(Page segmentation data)

******************************

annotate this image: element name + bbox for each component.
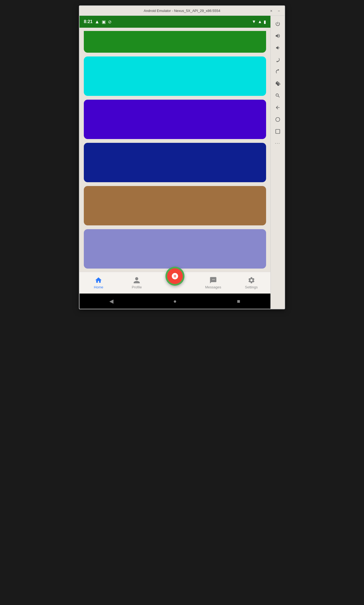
more-toolbar-button[interactable]: ··· — [272, 138, 283, 149]
title-bar-controls: × − — [268, 8, 282, 14]
settings-icon — [248, 276, 255, 284]
signal-icon: ▲ — [258, 19, 262, 24]
fab-button[interactable] — [167, 268, 183, 284]
outer-wrapper: Android Emulator - Nexus_5X_API_29_x86:5… — [79, 5, 285, 309]
rotate-landscape-button[interactable] — [272, 66, 283, 77]
android-recents-button[interactable]: ■ — [233, 296, 244, 307]
android-back-button[interactable]: ◀ — [106, 296, 117, 307]
svg-rect-1 — [276, 130, 280, 134]
battery-icon: ▮ — [264, 19, 266, 24]
profile-label: Profile — [132, 285, 142, 289]
color-card-darkblue[interactable] — [84, 143, 266, 182]
rotate-portrait-button[interactable] — [272, 54, 283, 65]
main-content — [79, 28, 270, 272]
nav-item-settings[interactable]: Settings — [232, 276, 270, 289]
emulator-window: Android Emulator - Nexus_5X_API_29_x86:5… — [79, 5, 285, 309]
volume-up-button[interactable] — [272, 30, 283, 41]
color-card-brown[interactable] — [84, 186, 266, 225]
settings-label: Settings — [245, 285, 258, 289]
screenshot-button[interactable] — [272, 78, 283, 89]
profile-icon — [133, 276, 141, 284]
power-button[interactable] — [272, 18, 283, 29]
title-bar: Android Emulator - Nexus_5X_API_29_x86:5… — [79, 6, 285, 16]
phone-screen: 8:21 ▲ ▣ ⊘ ▼ ▲ ▮ — [79, 16, 270, 309]
android-nav-bar: ◀ ● ■ — [79, 294, 270, 309]
nav-item-profile[interactable]: Profile — [118, 276, 156, 289]
status-left: 8:21 ▲ ▣ ⊘ — [84, 19, 111, 25]
home-icon — [95, 276, 102, 284]
back-toolbar-button[interactable] — [272, 102, 283, 113]
messages-label: Messages — [205, 285, 221, 289]
color-card-purple[interactable] — [84, 100, 266, 139]
minimize-button[interactable]: − — [276, 8, 282, 14]
aurora-icon: ▲ — [95, 19, 100, 25]
bottom-nav: Home Profile — [79, 272, 270, 294]
svg-point-0 — [276, 118, 280, 122]
nav-item-messages[interactable]: Messages — [194, 276, 232, 289]
volume-down-button[interactable] — [272, 42, 283, 53]
wifi-icon: ▼ — [252, 19, 256, 24]
color-card-cyan[interactable] — [84, 56, 266, 96]
home-label: Home — [94, 285, 103, 289]
status-time: 8:21 — [84, 19, 92, 24]
close-button[interactable]: × — [268, 8, 274, 14]
status-bar: 8:21 ▲ ▣ ⊘ ▼ ▲ ▮ — [79, 16, 270, 28]
android-home-button[interactable]: ● — [170, 296, 180, 307]
zoom-button[interactable] — [272, 90, 283, 101]
emulator-body: 8:21 ▲ ▣ ⊘ ▼ ▲ ▮ — [79, 16, 285, 309]
status-right: ▼ ▲ ▮ — [252, 19, 266, 24]
dnd-icon: ⊘ — [108, 19, 111, 24]
sim-icon: ▣ — [102, 19, 106, 24]
fab-background — [165, 267, 184, 286]
color-card-periwinkle[interactable] — [84, 229, 266, 269]
color-card-green[interactable] — [84, 31, 266, 53]
nav-item-home[interactable]: Home — [79, 276, 118, 289]
messages-icon — [209, 276, 217, 284]
home-toolbar-button[interactable] — [272, 114, 283, 125]
emulator-title: Android Emulator - Nexus_5X_API_29_x86:5… — [144, 9, 221, 13]
side-toolbar: ··· — [270, 16, 285, 309]
recents-toolbar-button[interactable] — [272, 126, 283, 137]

******************************

**Required action**:
When you give the entries again, keep them exact and omit any picture they contain.

**Answer for this exercise**:
annotate this image: element name + bbox for each component.
more-toolbar-button[interactable]: ··· — [272, 138, 283, 149]
title-bar-controls: × − — [268, 8, 282, 14]
settings-icon — [248, 276, 255, 284]
signal-icon: ▲ — [258, 19, 262, 24]
fab-button[interactable] — [167, 268, 183, 284]
outer-wrapper: Android Emulator - Nexus_5X_API_29_x86:5… — [79, 5, 285, 309]
rotate-landscape-button[interactable] — [272, 66, 283, 77]
android-recents-button[interactable]: ■ — [233, 296, 244, 307]
android-back-button[interactable]: ◀ — [106, 296, 117, 307]
svg-rect-1 — [276, 130, 280, 134]
battery-icon: ▮ — [264, 19, 266, 24]
profile-label: Profile — [132, 285, 142, 289]
color-card-darkblue[interactable] — [84, 143, 266, 182]
rotate-portrait-button[interactable] — [272, 54, 283, 65]
main-content — [79, 28, 270, 272]
nav-item-settings[interactable]: Settings — [232, 276, 270, 289]
emulator-window: Android Emulator - Nexus_5X_API_29_x86:5… — [79, 5, 285, 309]
volume-up-button[interactable] — [272, 30, 283, 41]
color-card-brown[interactable] — [84, 186, 266, 225]
settings-label: Settings — [245, 285, 258, 289]
screenshot-button[interactable] — [272, 78, 283, 89]
profile-icon — [133, 276, 141, 284]
power-button[interactable] — [272, 18, 283, 29]
title-bar: Android Emulator - Nexus_5X_API_29_x86:5… — [79, 6, 285, 16]
phone-screen: 8:21 ▲ ▣ ⊘ ▼ ▲ ▮ — [79, 16, 270, 309]
android-nav-bar: ◀ ● ■ — [79, 294, 270, 309]
nav-item-profile[interactable]: Profile — [118, 276, 156, 289]
status-left: 8:21 ▲ ▣ ⊘ — [84, 19, 111, 25]
home-icon — [95, 276, 102, 284]
back-toolbar-button[interactable] — [272, 102, 283, 113]
messages-label: Messages — [205, 285, 221, 289]
color-card-purple[interactable] — [84, 100, 266, 139]
minimize-button[interactable]: − — [276, 8, 282, 14]
aurora-icon: ▲ — [95, 19, 100, 25]
bottom-nav: Home Profile — [79, 272, 270, 294]
svg-point-0 — [276, 118, 280, 122]
nav-item-messages[interactable]: Messages — [194, 276, 232, 289]
volume-down-button[interactable] — [272, 42, 283, 53]
wifi-icon: ▼ — [252, 19, 256, 24]
color-card-cyan[interactable] — [84, 56, 266, 96]
home-label: Home — [94, 285, 103, 289]
status-time: 8:21 — [84, 19, 92, 24]
close-button[interactable]: × — [268, 8, 274, 14]
status-bar: 8:21 ▲ ▣ ⊘ ▼ ▲ ▮ — [79, 16, 270, 28]
android-home-button[interactable]: ● — [170, 296, 180, 307]
zoom-button[interactable] — [272, 90, 283, 101]
emulator-body: 8:21 ▲ ▣ ⊘ ▼ ▲ ▮ — [79, 16, 285, 309]
status-right: ▼ ▲ ▮ — [252, 19, 266, 24]
dnd-icon: ⊘ — [108, 19, 111, 24]
sim-icon: ▣ — [102, 19, 106, 24]
fab-background — [165, 267, 184, 286]
color-card-periwinkle[interactable] — [84, 229, 266, 269]
color-card-green[interactable] — [84, 31, 266, 53]
nav-item-home[interactable]: Home — [79, 276, 118, 289]
messages-icon — [209, 276, 217, 284]
home-toolbar-button[interactable] — [272, 114, 283, 125]
emulator-title: Android Emulator - Nexus_5X_API_29_x86:5… — [144, 9, 221, 13]
side-toolbar: ··· — [270, 16, 285, 309]
recents-toolbar-button[interactable] — [272, 126, 283, 137]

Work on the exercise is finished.